Je me suis inscrite à quelques listes de discussion sur Internet. Il y a très peu de choses en français, le tour est vite fait. Ceux qui sont branchés dans le monde de l'autisme sont québécois, mais sur la toile on n'entend pas nos accents. Les quelques français de France deviennent rapidement mes amis et lors de mon passage en France durant l'été, on se rencontre, brièvement mais c'est toujours ça. Je suis contente d'assister à mon premier congrès sur l'autisme à la Défense, je me sens tellement compétente, c'est comme si j'apportais enfin quelque chose de valable, comme si ce que j'écrivais au fil des jours avait enfin du poids, servait à quelque chose et à quelqu'un.

Un jour, je trouve une de ces petites notes que me laissait souvent Estac puisqu'on se croise plus qu'on ne vit ensemble dans la grande maison.

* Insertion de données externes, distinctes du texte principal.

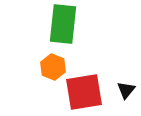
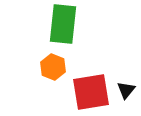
red square: moved 7 px right
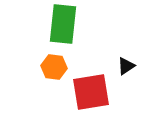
orange hexagon: moved 1 px right; rotated 15 degrees counterclockwise
black triangle: moved 24 px up; rotated 18 degrees clockwise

En cela, rien n'a vraiment changé. Sur la note, il me dit qu'il est temps que je rentre définitivement en France avec les enfants. Cela fait un peu plus de six mois qu'on vit tous ensemble. Il me demande quand est-ce que je sèvre le bébé. Il vient de moins en moins souvent aux rendez-vous d'évaluation, et jamais aux thérapies. Il ne met même pas un pied dans la chambre d'enfants mais projette tout de même la commercialisation d'un programme logiciel pour l'apprentissage des enfants autistes, qui ne verra jamais le jour, en tout cas pas grâce à lui. Il me reproche d'être la cause de l'arrêt définitif de sa carrière, moi, l'autisme, les enfants.

Je me réfugie dans le cliquetis de mon clavier et je regarde les arbres par la fenêtre.